How many lines of the records below contain the word "Język"? Answer with the number alone.
:: Exercise material
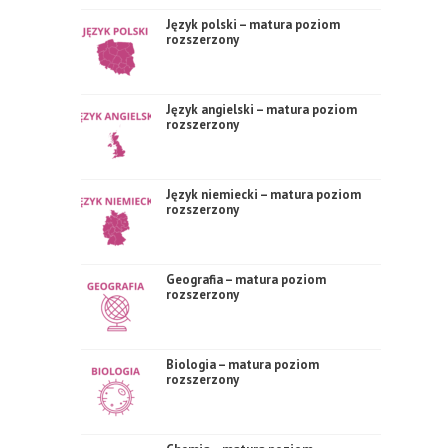
Język polski – matura poziom
rozszerzony
Język angielski – matura poziom
rozszerzony
Język niemiecki – matura poziom
rozszerzony
Geografia – matura poziom
rozszerzony
Biologia – matura poziom
rozszerzony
::::
Solution for this problem: 3